REQUIREMENT: Exactly the lines from the one containing "您好，欢迎来到广州发展电子采购平台！" through the end of the records must be reproduced; leave out all pictures.

SOURCE DATA:
┄┄┄┄┄┄

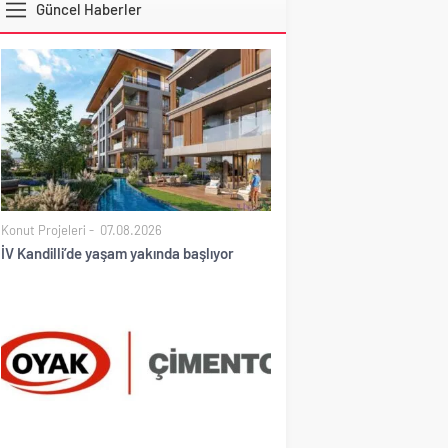
Güncel Haberler
DOLAR
Konut Projeleri
07.08.2026
İV Kandilli’de yaşam yakında başlıyor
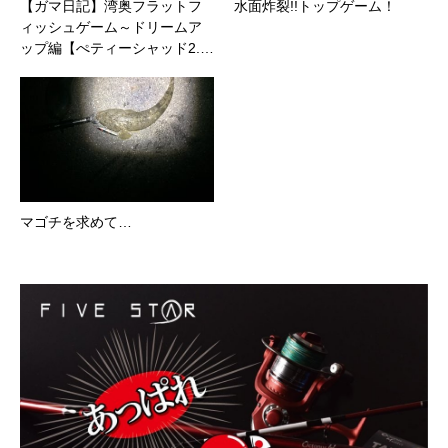
【ガマ日記】湾奥フラットフ
水面炸裂!!トップゲーム！
ィッシュゲーム～ドリームア
ップ編【ぺティーシャッド2.…
マゴチを求めて…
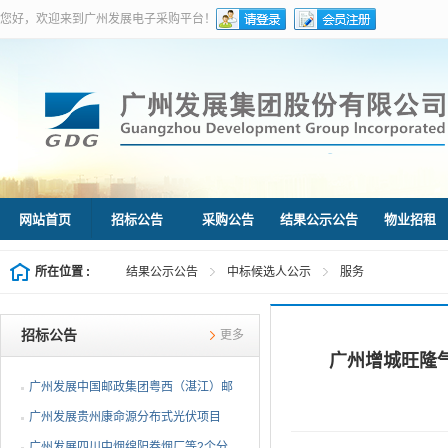
您好，欢迎来到广州发展电子采购平台！
网站首页
招标公告
采购公告
结果公示公告
物业招租
所在位置 :
结果公示公告
中标候选人公示
服务
招标公告
更多
广州增城旺隆
广州发展中国邮政集团粤西（湛江）邮
件处理中心等3个分布...
广州发展贵州康命源分布式光伏项目
EPC总承包（第二次招标...
广州发展四川中烟绵阳卷烟厂等2个分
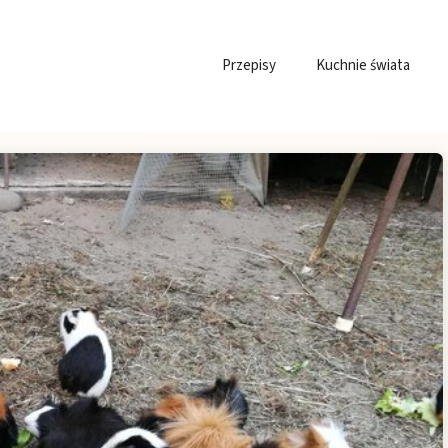
Przepisy
Kuchnie świata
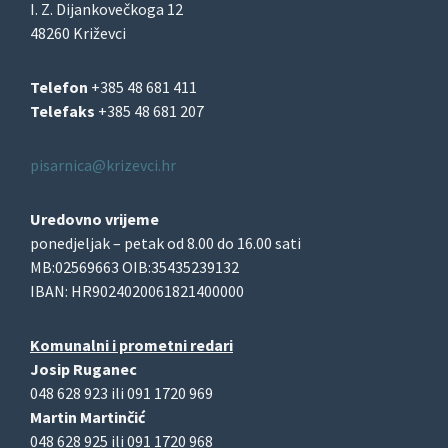
I. Z. Dijankovečkoga 12
48260 Križevci
Telefon
+385 48 681 411
Telefaks
+385 48 681 207
pisarnica@krizevci.hr
Uredovno vrijeme
ponedjeljak – petak od 8.00 do 16.00 sati
MB:02569663 OIB:35435239132
IBAN: HR9024020061821400000
Komunalni i prometni redari
Josip Ruganec
048 628 923 ili 091 1720 969
Martin Martinčić
048 628 925 ili 091 1720 968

┄┄┄┄┄┄

EXERCISE RESULT:
您好，欢迎来到广州发展电子采购平台！
网站首页
招标公告
采购公告
结果公示公告
物业招租
所在位置 :
结果公示公告
中标候选人公示
服务
招标公告
更多
广州增城旺隆
广州发展中国邮政集团粤西（湛江）邮
件处理中心等3个分布...
广州发展贵州康命源分布式光伏项目
EPC总承包（第二次招标...
广州发展四川中烟绵阳卷烟厂等2个分
Przepisy
Kuchnie świata
I. Z. Dijankovečkoga 12
48260 Križevci
Telefon
+385 48 681 411
Telefaks
+385 48 681 207
pisarnica@krizevci.hr
Uredovno vrijeme
ponedjeljak – petak od 8.00 do 16.00 sati
MB:02569663 OIB:35435239132
IBAN: HR9024020061821400000
Komunalni i prometni redari
Josip Ruganec
048 628 923 ili 091 1720 969
Martin Martinčić
048 628 925 ili 091 1720 968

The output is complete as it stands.